__ABOUT THIS EXERCISE__.
Start to finish, write out the entries exactly, leaving the pictures aside.

[THE RECORDS Boundary: Start]

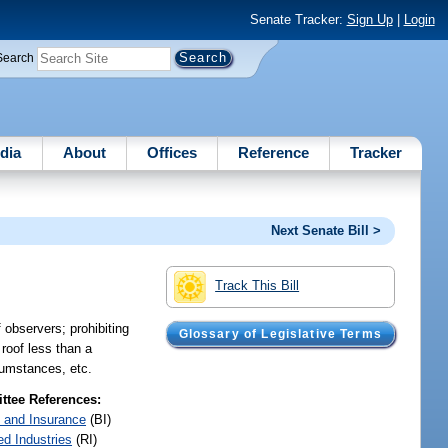
Senate Tracker:
Sign Up
|
Login
Search
dia
About
Offices
Reference
Tracker
Next Senate Bill >
Track This Bill
f observers; prohibiting
Glossary of Legislative Terms
 roof less than a
rcumstances, etc.
tee References:
 and Insurance
(BI)
ed Industries
(RI)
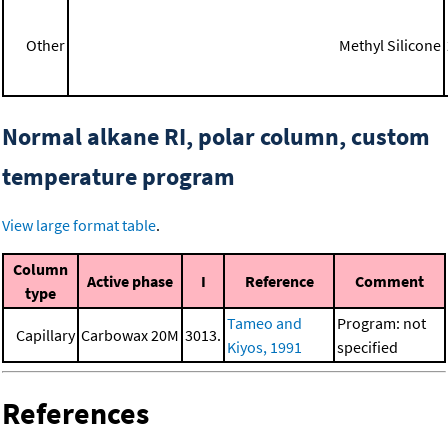
Other
Methyl Silicone
Normal alkane RI, polar column, custom
temperature program
View large format table
.
Column
Active phase
I
Reference
Comment
type
Tameo and
Program: not
Capillary
Carbowax 20M
3013.
Kiyos, 1991
specified
References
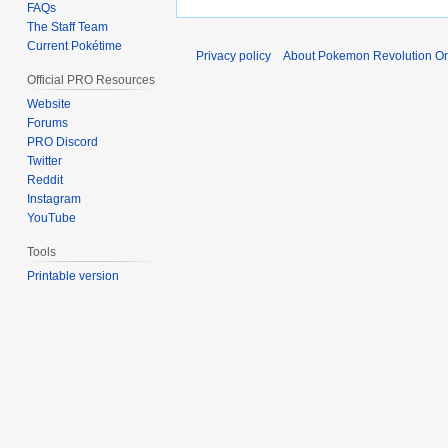
FAQs
The Staff Team
Current Pokétime
Privacy policy
About Pokemon Revolution On
Official PRO Resources
Website
Forums
PRO Discord
Twitter
Reddit
Instagram
YouTube
Tools
Printable version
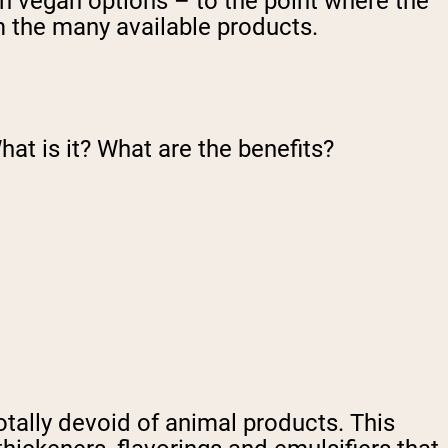
th vegan options – to the point where the
m the many available products.
hat is it? What are the benefits?
totally devoid of animal products. This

[THE RECORDS Boundary: End]

__REPLY TO THE EXERCISE__.
Senate Tracker:
Sign Up
|
Login
Search
dia
About
Offices
Reference
Tracker
Next Senate Bill >
Track This Bill
f observers; prohibiting
Glossary of Legislative Terms
 roof less than a
rcumstances, etc.
tee References:
 and Insurance
(BI)
ed Industries
(RI)
Other
Methyl Silicone
Normal alkane RI, polar column, custom
temperature program
View large format table
.
Column
Active phase
I
Reference
Comment
type
Tameo and
Program: not
Capillary
Carbowax 20M
3013.
Kiyos, 1991
specified
References
FAQs
The Staff Team
Current Pokétime
Privacy policy
About Pokemon Revolution On
Official PRO Resources
Website
Forums
PRO Discord
Twitter
Reddit
Instagram
YouTube
Tools
Printable version
th vegan options – to the point where the
m the many available products.
hat is it? What are the benefits?
totally devoid of animal products. This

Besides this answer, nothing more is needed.